December 22, 2009
I like for things to be perfect. If I had my way, Baby Jesus would have been born in a nice temperature-controlled room, on clean smooth sheets, with a nice cozy fire in the corner fireplace, and maybe some lovely candles burning and peaceful music playing softly in the background. Oh, and how about some nice snacks for the 3 Wise Men to munch on after their long trip; homemade of course!
That's not how it happened though, and guess what? Things worked out like God intended, even though they didn't appear perfect to us; whatever our definition of perfect is.
I've been running and rushing around like crazy for a month, and will probably run as fast as I can to finish my To Do List before Christmas. I've had my little holiday meltdown, and I confess to getting wigged out over things that really don't matter that much. I'm stressed that while I take a few days off to celebrate the holidays, the work accumulating in piles on my desk at the office will grow taller and taller. I'm thinking about this itty bitty Christmas detail or that one. All in an effort to make things perfect.
I just have to stop right now, and give myself a little shake. What in the world do I have to be worrying or freaking about, and why aren't I being grateful beyond words to just have this Christmas with lots of my family? I am thankful, but I think the stress of the details can get in the way of the spirit of the season for me and lots of people. I don't want it to be that way.
Is it going to matter if someone wants a Cream Soda on Christmas Eve, and I only bought Dr. Pepper? Who will care if I buy the guacamole instead of making it? Will it be the end of the world if the cat hacks up another fake Christmas tree needle hairball in front of my guests? Nope, nope and nope.
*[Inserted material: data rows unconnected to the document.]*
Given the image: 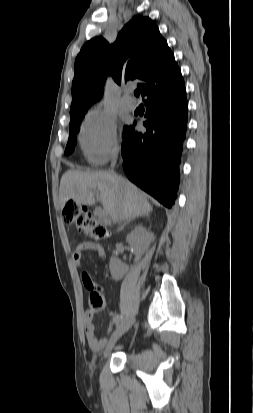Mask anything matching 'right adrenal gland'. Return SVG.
I'll list each match as a JSON object with an SVG mask.
<instances>
[{
	"label": "right adrenal gland",
	"instance_id": "obj_1",
	"mask_svg": "<svg viewBox=\"0 0 253 413\" xmlns=\"http://www.w3.org/2000/svg\"><path fill=\"white\" fill-rule=\"evenodd\" d=\"M135 218H136V217H132V218L127 219V220L124 222V224L119 228V230H122L127 223L135 220Z\"/></svg>",
	"mask_w": 253,
	"mask_h": 413
}]
</instances>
So today, I'm reminding myself that Christmas is about the birth of the Baby Jesus, and how grateful we are for that gift. It's about spending time with friends and family, and being thankful for that opportunity. It doesn't matter if every single little detail about the celebration isn't perfect.
Merry Christmas to you all! Enjoy your friends and family, and don't worry about all of the teeny weeny details!